Headline.co.id, Jakarta ~ Menteri Kependudukan dan Pembangunan Keluarga (Kemendukbangga/BKKBN), Wihaji, menegaskan bahwa Peta Jalan Pembangunan Kependudukan (PJPK) 2025–2029 harus memberikan dampak nyata bagi masyarakat dan tidak hanya menjadi dokumen administratif. Pernyataan ini disampaikan dalam acara peluncuran PJPK 2025–2029 yang berlangsung di Jakarta pada Rabu (19/11/2025). Wihaji menekankan bahwa pembangunan kependudukan memiliki peran penting untuk masa depan Indonesia, terutama dalam mencapai visi Indonesia Emas 2045. “Kata kuncinya adalah data. Grand desain dimulai dari data, peta jalan dimulai dari data, dan harus selesai juga dengan data,” tegas Wihaji.
Ia menjelaskan bahwa 30 indikator PJPK akan menjadi dasar bagi pemerintah daerah untuk mengukur ketercapaian program secara objektif dan terukur. Mendukbangga juga mengingatkan pemerintah daerah agar tidak hanya menyalin indikator tanpa memahami substansi. “Kalau tidak hati-hati, outputnya hanya administratif dan copy–paste. Yang paling penting adalah dampaknya terlihat dan dirasakan masyarakat,” ujarnya. Indikator seperti prevalensi stunting, TFR, angka kematian ibu dan bayi, partisipasi angkatan kerja perempuan, hingga pertumbuhan ekonomi, disebut sebagai parameter pembangunan kependudukan yang harus dikerjakan secara presisi.

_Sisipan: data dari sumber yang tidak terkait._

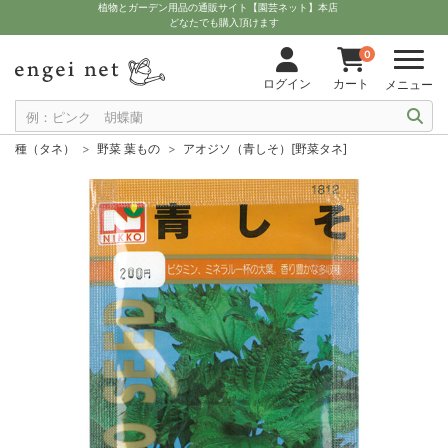
植物とガーデン用品の通販サイト【園芸ネット】本店
どなたでも購入頂けます
0
ログイン
カート
メニュー
種（タネ）
野菜 葉もの
アオジソ（青しそ）[野菜タネ]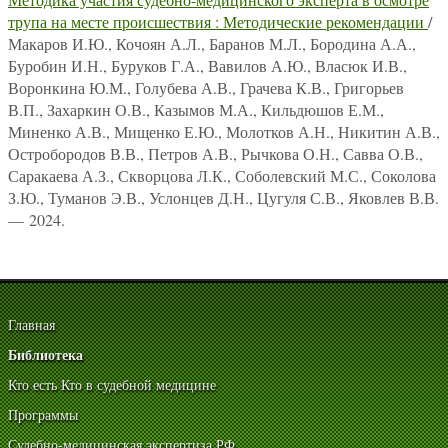
трупа на месте происшествия : Методические рекомендации
/
Макаров И.Ю., Кочоян А.Л., Баранов М.Л., Бородина А.А.,
Буробин И.Н., Буруков Г.А., Вавилов А.Ю., Власюк И.В.,
Воронкина Ю.М., Голубева А.В., Грачева К.В., Григорьев
В.П., Захаркин О.В., Казымов М.А., Кильдюшов Е.М.,
Миненко А.В., Мищенко Е.Ю., Молотков А.Н., Никитин А.В.,
Остробородов В.В., Петров А.В., Рычкова О.Н., Савва О.В.,
Саракаева А.З., Скворцова Л.К., Соболевский М.С., Соколова
З.Ю., Туманов Э.В., Услонцев Д.Н., Цугуля С.В., Яковлев В.В.
— 2024.
Главная
Библиотека
Кто есть Кто в судебной медицине
Программы
Судебно-медицинская экспертиза РФ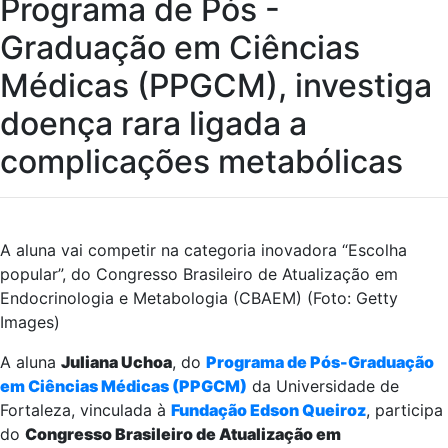
Programa de Pós -
Graduação em Ciências
Médicas (PPGCM), investiga
doença rara ligada a
complicações metabólicas
A aluna vai competir na categoria inovadora “Escolha
popular”, do Congresso Brasileiro de Atualização em
Endocrinologia e Metabologia (CBAEM) (Foto: Getty
Images)
A aluna
Juliana Uchoa
, do
Programa de Pós-Graduação
em Ciências Médicas (PPGCM)
da Universidade de
Fortaleza, vinculada à
Fundação Edson Queiroz
, participa
do
Congresso Brasileiro de Atualização em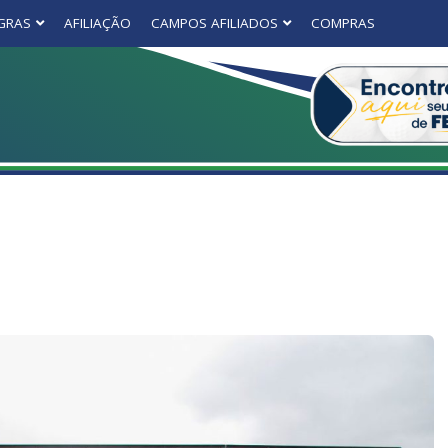
GRAS
AFILIAÇÃO
CAMPOS AFILIADOS
COMPRAS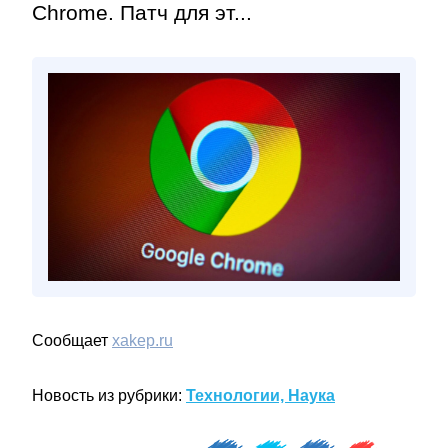
Chrome. Патч для эт...
Сообщает
xakep.ru
Новость из рубрики:
Технологии, Наука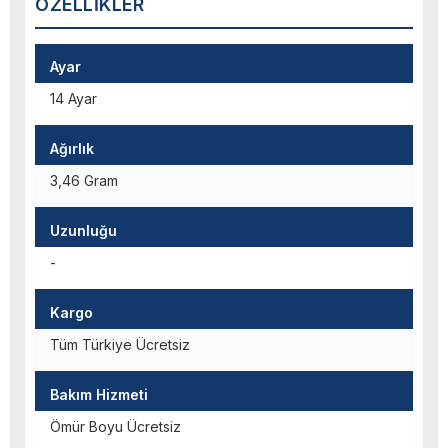
ÖZELLIKLER
Ayar
14 Ayar
Ağırlık
3,46 Gram
Uzunluğu
-
Kargo
Tüm Türkiye Ücretsiz
Bakım Hizmeti
Ömür Boyu Ücretsiz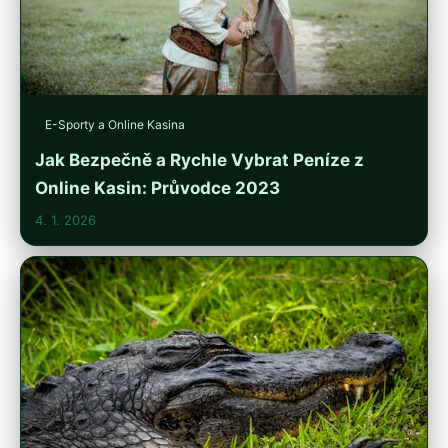
E-Sporty a Online Kasina
Jak Bezpečně a Rychle Vybrat Peníze z
Online Kasin: Průvodce 2023
4. 1. 2026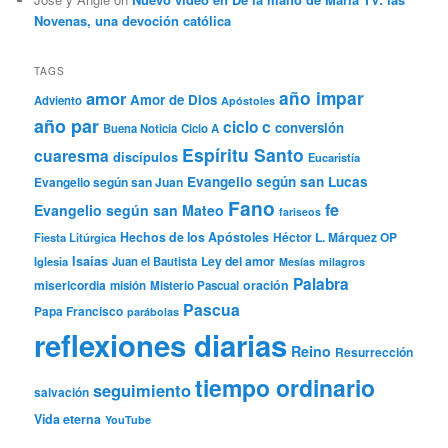
Novenas, una devoción católica
TAGS
año impar
amor
Amor de Dios
Adviento
Apóstoles
año par
ciclo c
conversión
Buena Noticia
Ciclo A
Espíritu Santo
cuaresma
discípulos
Eucaristía
Evangelio según san Lucas
Evangelio según san Juan
Fano
fe
Evangelio según san Mateo
fariseos
Hechos de los Apóstoles
Héctor L. Márquez OP
Fiesta Litúrgica
Isaías
Ley del amor
Iglesia
Juan el Bautista
Mesías
milagros
Palabra
misericordia
oración
misión
Misterio Pascual
Pascua
Papa Francisco
parábolas
reflexiones diarias
Reino
Resurrección
tiempo ordinario
seguimiento
salvación
Vida eterna
YouTube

Wihaji menekankan bahwa keberhasilan PJPK memerlukan kolaborasi lintas kementerian dan lembaga. Selain empat kementerian utama penyusun PJPK yakni Kemenko PMK, Bappenas, Kemendukbangga/BKKBN, dan Kemendagri, ia menyoroti pentingnya keterlibatan Kementerian Tenaga Kerja, Kementerian Pendidikan, perguruan tinggi, serta dunia industri. “Kita ingin membangun connecting impact generasi Z–milenial dengan dunia kerja. Banyak anak muda hari ini galau, dan negara wajib hadir memberi ruang dan peluang,” ujar Menteri Wihaji.
Dalam kesempatan tersebut, Wihaji mengumumkan bahwa pemerintah menyiapkan insentif nasional untuk daerah yang berhasil memenuhi indikator PJPK. Insentif tersebut akan difasilitasi melalui Kemendagri dengan dukungan anggaran dari Kementerian Keuangan. “Daerah yang mampu memenuhi indikator akan mendapatkan insentif minimal Rp5 miliar hingga Rp15 miliar. Ini bentuk apresiasi pemerintah pusat,” ungkapnya. Skema insentif ini diharapkan dapat memacu semangat daerah untuk mengelola isu kependudukan secara lebih presisi, adaptif, dan berbasis data.
Mendukbangga juga menekankan bahwa PJPK 2025–2029 bukan hanya kerangka kebijakan, tetapi harus diterjemahkan menjadi program nyata yang “membumi”. “Saya ulangi, ini harus membumi. Jangan sampai frame tanpa work, atau work tanpa frame,” ujarnya. Ia menegaskan bahwa setiap indikator, termasuk TFR, stunting, AKI, AKB, dan partisipasi angkatan kerja, harus diterjemahkan ke langkah kerja teknis yang jelas.
Wihaji juga menyampaikan apresiasi kepada Bappenas, Kemendagri, Kemenko PMK, UNFPA, serta seluruh akademisi dan mitra pembangunan yang telah berkolaborasi menyusun PJPK. “Jika kita kerjakan dengan presisi, disiplin, dan kesungguhan, maka manfaatnya akan nyata. Peta jalan kependudukan ini harus dirasakan masyarakat,” pungkasnya.